__Try it__
Identify all lines below that hold "device" and collect them.

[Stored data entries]
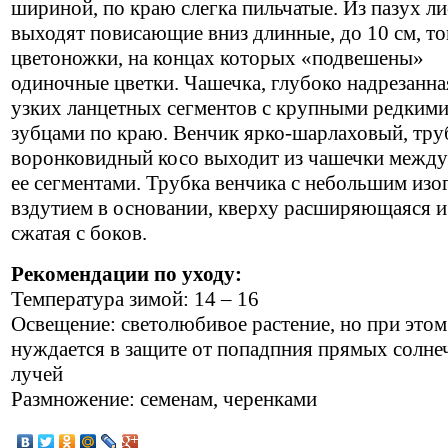
шириной, по краю слегка пильчатые. Из пазух ли
выходят повисающие вниз длинные, до 10 см, т
цветоножки, на концах которых «подвешены»
одиночные цветки. Чашечка, глубоко надрезанна
узких ланцетных сегментов с крупными редким
зубцами по краю. Венчик ярко-шарлаховый, тру
воронковидный косо выходит из чашечки между
ее сегментами. Трубка венчика с небольшим из
вздутием в основании, кверху расширяющаяся и
сжатая с боков.
Рекомендации по уходу:
Температура зимой: 14 – 16
Освещение: светолюбивое растение, но при этом
нуждается в защите от попадпния прямых солн
лучей
Размножение: семенам, черенками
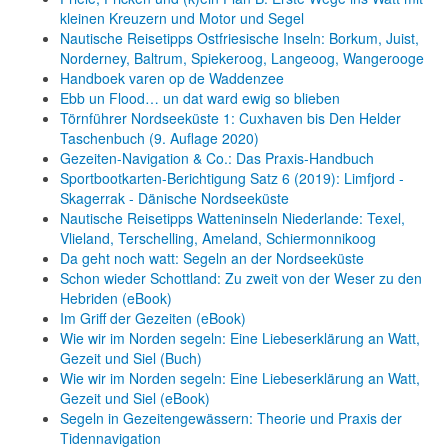
kleinen Kreuzern und Motor und Segel
Nautische Reisetipps Ostfriesische Inseln: Borkum, Juist,
Norderney, Baltrum, Spiekeroog, Langeoog, Wangerooge
Handboek varen op de Waddenzee
Ebb un Flood… un dat ward ewig so blieben
Törnführer Nordseeküste 1: Cuxhaven bis Den Helder
Taschenbuch
(9. Auflage
2020)
Gezeiten-Navigation & Co.: Das Praxis-Handbuch
Sportbootkarten-Berichtigung Satz 6 (2019): Limfjord -
Skagerrak - Dänische Nordseeküste
Nautische Reisetipps Watteninseln Niederlande: Texel,
Vlieland, Terschelling, Ameland, Schiermonnikoog
Da geht noch watt: Segeln an der Nordseeküste
Schon wieder Schottland: Zu zweit von der Weser zu den
Hebriden (eBook)
Im Griff der Gezeiten (eBook)
Wie wir im Norden segeln: Eine Liebeserklärung an Watt,
Gezeit und Siel (Buch)
Wie wir im Norden segeln: Eine Liebeserklärung an Watt,
Gezeit und Siel (eBook)
Segeln in Gezeitengewässern: Theorie und Praxis der
Tidennavigation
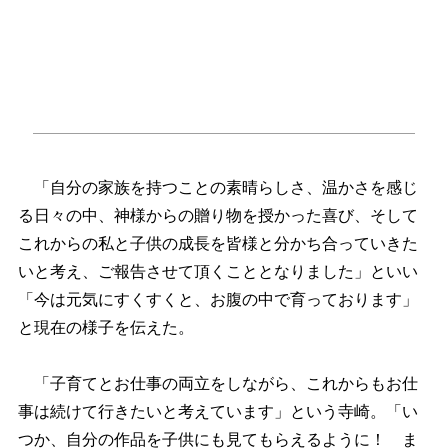
「自分の家族を持つことの素晴らしさ、温かさを感じ
る日々の中、神様からの贈り物を授かった喜び、そして
これからの私と子供の成長を皆様と分かち合っていきた
いと考え、ご報告させて頂くこととなりました」といい
「今は元気にすくすくと、お腹の中で育っております」
と現在の様子を伝えた。
「子育てとお仕事の両立をしながら、これからもお仕
事は続けて行きたいと考えています」という寺崎。「い
つか、自分の作品を子供にも見てもらえるように！ ま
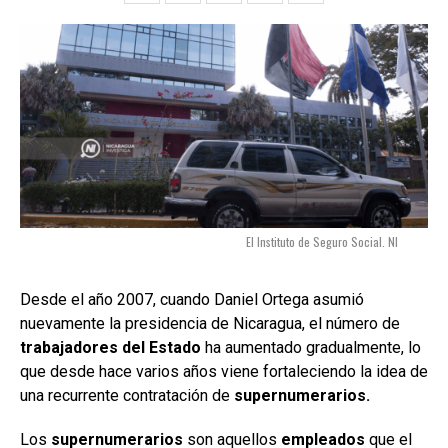
El Instituto de Seguro Social. NI
Desde el año 2007, cuando Daniel Ortega asumió
nuevamente la presidencia de Nicaragua, el número de
trabajadores del Estado
ha aumentado gradualmente, lo
que desde hace varios años viene fortaleciendo la idea de
una recurrente contratación de
supernumerarios.
Los
supernumerarios
son aquellos
empleados
que el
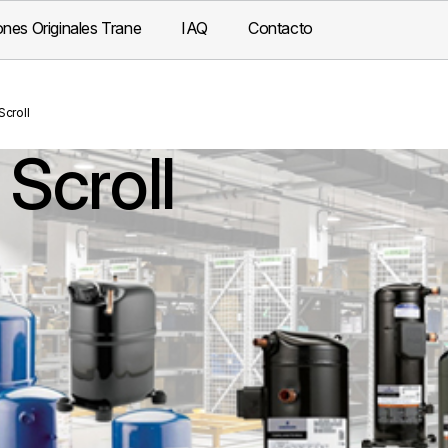
nes Originales Trane
IAQ
Contacto
croll
Scroll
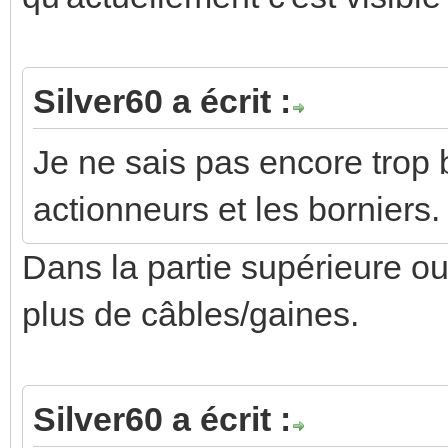
Silver60 a écrit :
Je ne sais pas encore trop 
actionneurs et les borniers.
Dans la partie supérieure ou i
plus de câbles/gaines.
Silver60 a écrit :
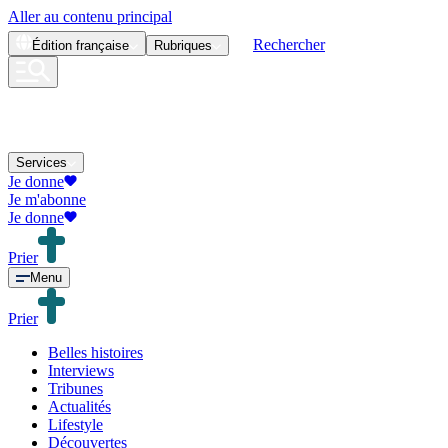
Aller au contenu principal
Rechercher
Édition
française
Rubriques
Services
Je donne
Je m'abonne
Je donne
Prier
Menu
Prier
Belles histoires
Interviews
Tribunes
Actualités
Lifestyle
Découvertes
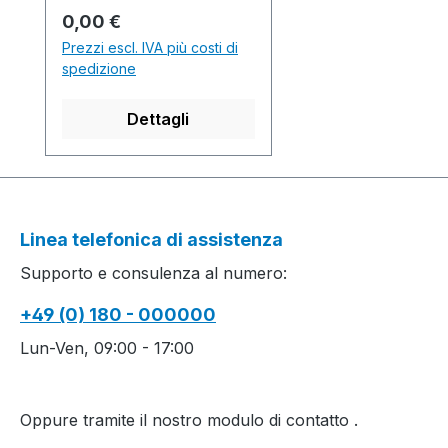
farbigem Jacquard mit
Prezzo normale:
0,00 €
umhängen.Production
Prezzi escl. IVA più costi di
time / Produktionszeit:1
spedizione
knitted fabric(s) /
Strickteil(e) 3 min. 40
Dettagli
sec. 0.70
m/sec....................................
................................................
................................................
.........M1plus Software-
Linea telefonica di assistenza
Version: E5.2.014 Build
Supporto e consulenza al numero:
001.........................................
................................................
+49 (0) 180 - 000000
................................................
...Yarn quality and carrier
Lun-Ven, 09:00 - 17:00
overview / Garn- und
Fadenführerübersicht
Oppure tramite il nostro modulo di contatto
.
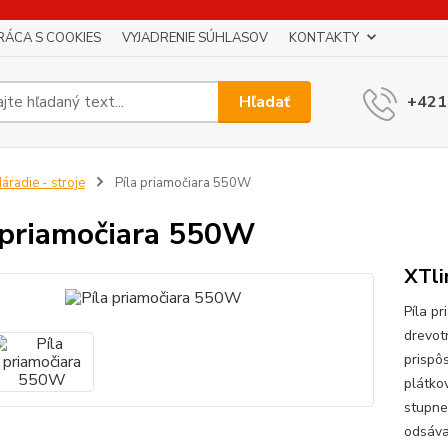
RÁCA S COOKIES
VYJADRENIE SÚHLASOV
KONTAKTY
Hľadať
+421
áradie - stroje
Píla priamočiara 550W
 priamočiara 550W
XTli
Píla p
drevot
prispô
plátkov
stupne
odsávan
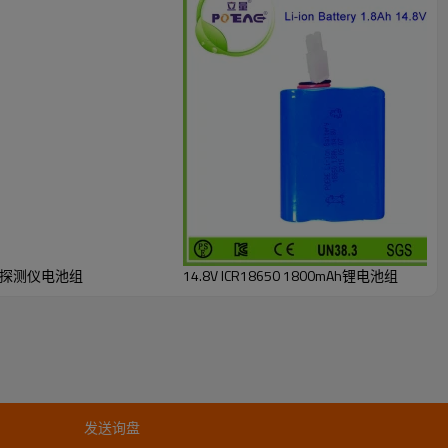
声波探测仪电池组
14.8V ICR18650 1800mAh锂电池组
发送询盘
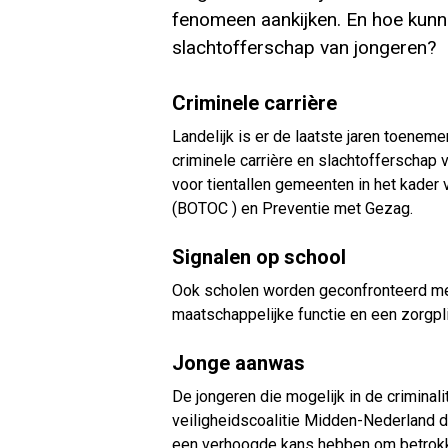
fenomeen aankijken. En hoe kun
slachtofferschap van jongeren?
Criminele carrière
Landelijk is er de laatste jaren toene
criminele carrière en slachtofferschap v
voor tientallen gemeenten in het kader
(BOTOC ) en Preventie met Gezag.
Signalen op school
Ook scholen worden geconfronteerd met
maatschappelijke functie en een zorgpl
Jonge aanwas
De jongeren die mogelijk in de crimin
veiligheidscoalitie Midden-Nederland dr
een verhoogde kans hebben om betrokken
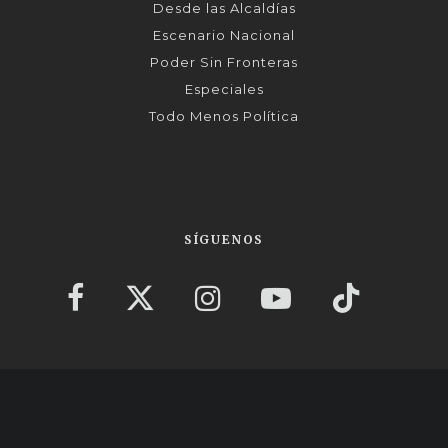
Desde las Alcaldías
Escenario Nacional
Poder Sin Fronteras
Especiales
Todo Menos Política
SÍGUENOS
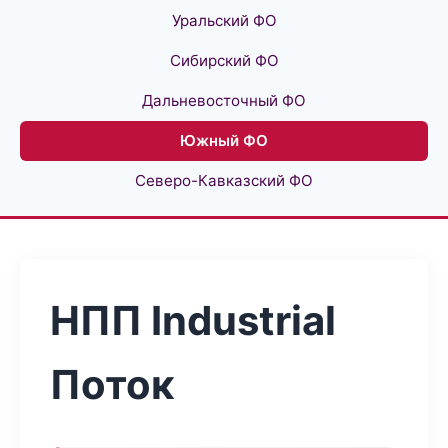
Уральский ФО
Сибирский ФО
Дальневосточный ФО
Южный ФО
Северо-Кавказский ФО
НПП Industrial
Поток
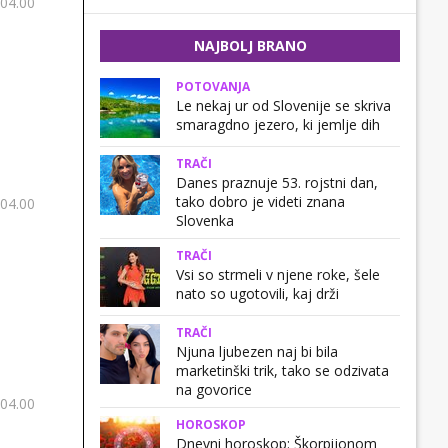
 04.00
NAJBOLJ BRANO
POTOVANJA
Le nekaj ur od Slovenije se skriva
smaragdno jezero, ki jemlje dih
TRAČI
Danes praznuje 53. rojstni dan,
tako dobro je videti znana
 04.00
Slovenka
TRAČI
Vsi so strmeli v njene roke, šele
nato so ugotovili, kaj drži
TRAČI
Njuna ljubezen naj bi bila
marketinški trik, tako se odzivata
na govorice
 04.00
HOROSKOP
Dnevni horoskop: Škorpijonom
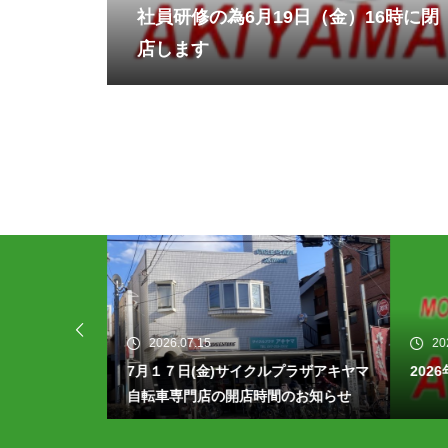
社員研修の為6月19日（金）16時に閉
店します
2026.07.15
20
7月１７日(金)サイクルプラザアキヤマ
202
自転車専門店の開店時間のお知らせ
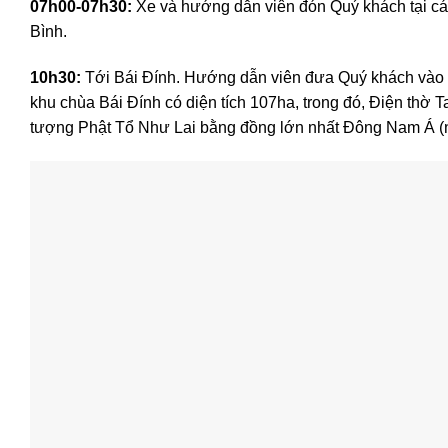
07h00-07h30:
Xe và hướng dẫn viên đón Quý khách tại các
Bình.
10h30:
Tới Bái Đính. Hướng dẫn viên đưa Quý khách vào th
khu chùa Bái Đính có diện tích 107ha, trong đó, Điện thờ
tượng Phật Tổ Như Lai bằng đồng lớn nhất Đông Nam Á (n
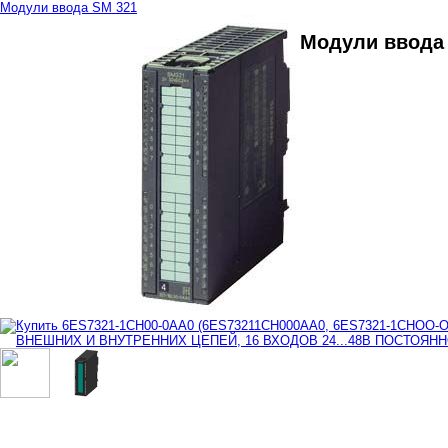
Модули ввода SM 321
Модули ввода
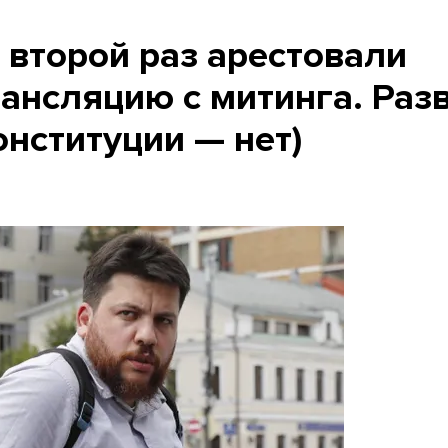
 второй раз арестовали
трансляцию с митинга. Раз
онституции — нет)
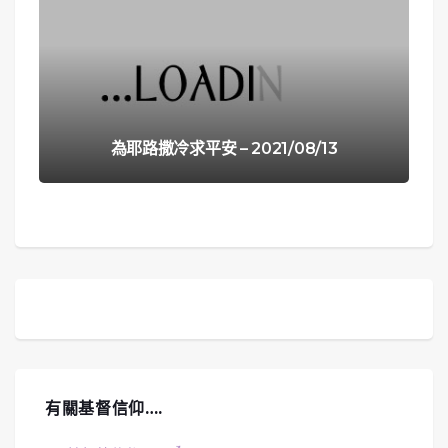
為耶路撒冷求平安 – 2021/08/13
有關基督信仰….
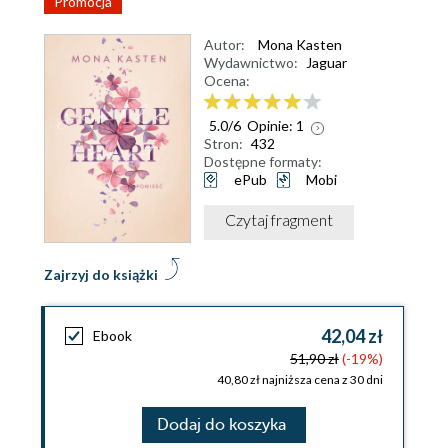
Promocja
Autor:
Mona Kasten
Wydawnictwo:
Jaguar
Ocena:
5.0
/
6
Opinie:
1
Stron:
432
Dostępne formaty:
ePub
Mobi
Czytaj fragment
Zajrzyj do książki
42,04 zł
Ebook
51,90 zł
(-19%)
40,80 zł najniższa cena z 30 dni
Dodaj do koszyka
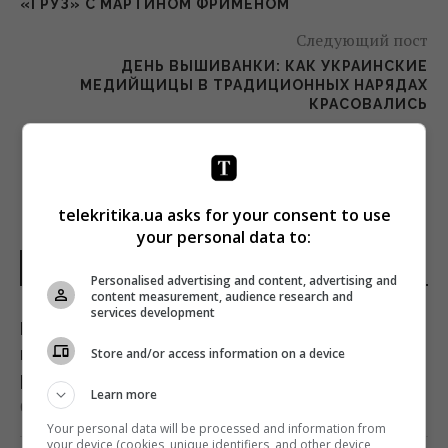
«ГРУЗ» С МАРТИНОМ ФРИМЕНОМ
Следующий пост
ДЕНЬ ВЫШИВАНКИ: КАК УКРАИНСКИЕ
МЕДИЙЩИЦЫ В ТРАДИЦИОННЫХ НАРЯДАХ
КРАСОВАЛИСЬ
telekritika.ua asks for your consent to use
your personal data to:
ПОСЛЕДНИЕ НОВОСТИ
Personalised advertising and content, advertising and
content measurement, audience research and
services development
РФ будет платить Украине по $20 млрд в
год: экономист оценил реальный механизм
Store and/or access information on a device
репараций
Learn more
04:37 суббота, 08 августа 2026
Your personal data will be processed and information from
your device (cookies, unique identifiers, and other device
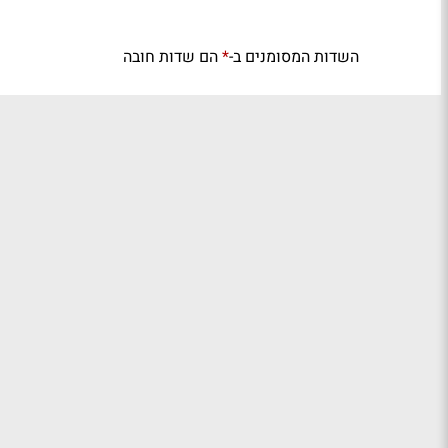
השדות המסומנים ב-
הם שדות חובה
*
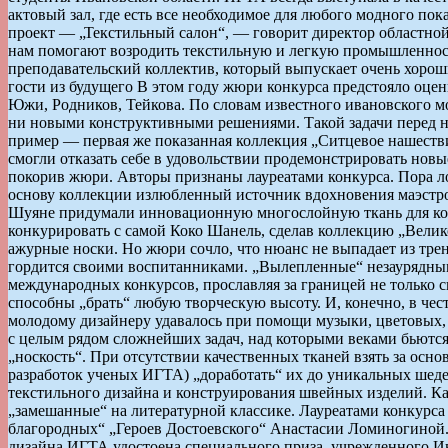
актовый зал, где есть все необходимое для любого модного по
проект — „Текстильный салон“, — говорит директор областно
нам помогают возродить текстильную и легкую промышленность
преподавательский коллектив, который выпускает очень хорош
гости из будущего В этом году жюри конкурса предстояло оце
Южи, Родников, Тейкова. По словам известного ивановского м
ни новыми конструктивными решениями. Такой задачи перед ни
пример — первая же показанная коллекция „Ситцевое нашестви
смогли отказать себе в удовольствии продемонстрировать новы
покорив жюри. Авторы признаны лауреатами конкурса. Пора ло
основу коллекции излюбленный источник вдохновения маэстро
Шуяне придумали инновационную многослойную ткань для кол
конкурировать с самой Коко Шанель, сделав коллекцию „Великол
ажурные носки. Но жюри сочло, что нюанс не выпадает из тре
гордится своими воспитанниками. „Вылепленные“ незаурядным
международных конкурсов, прославляя за границей не только с
способны „брать“ любую творческую высоту. И, конечно, в чест
молодому дизайнеру удавалось при помощи музыки, цветовых,
с целым рядом сложнейших задач, над которыми веками бьютс
„носкость“. При отсутствии качественных тканей взять за ос
разработок ученых ИГТА) „доработать“ их до уникальных шед
текстильного дизайна и конструирования швейных изделий. Ка
„замешанные“ на литературной классике. Лауреатами конкурс
благородных“ „Героев Достоевского“ Анастасии Ломиногиной.
дизайна ИГТА удостоена специального приза, учрежденного 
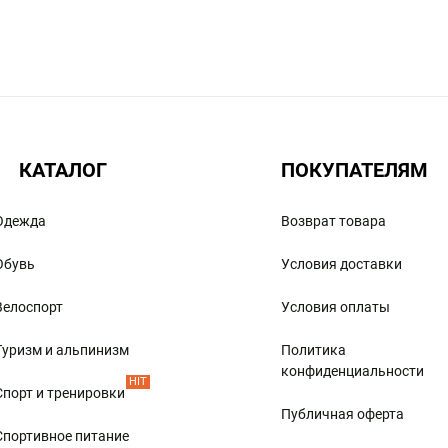
уществами совершения онлайн-заказов. Теперь нет
ть на сайте Limpopo, тем более здесь представлен
КАТАЛОГ
ПОКУПАТЕЛЯМ
Одежда
Возврат товара
Обувь
Условия доставки
Велоспорт
Условия оплаты
лматы или другом городе Казахстана. Достаточно выбрать
ой на указанный адрес. Выбирайте подходящую
Туризм и альпинизм
Политика
конфиденциальности
HIT
Спорт и тренировки
Публичная оферта
Спортивное питание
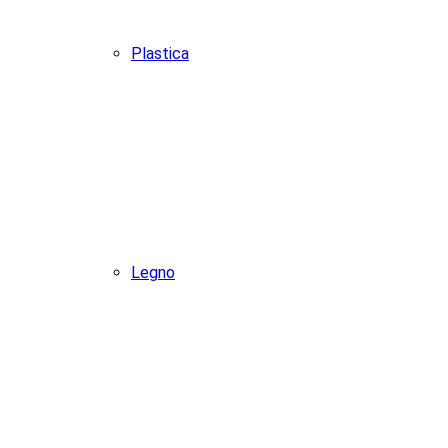
Plastica
Legno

__Response area__
Store and/or access information on a device
your device (cookies, unique identifiers, and other device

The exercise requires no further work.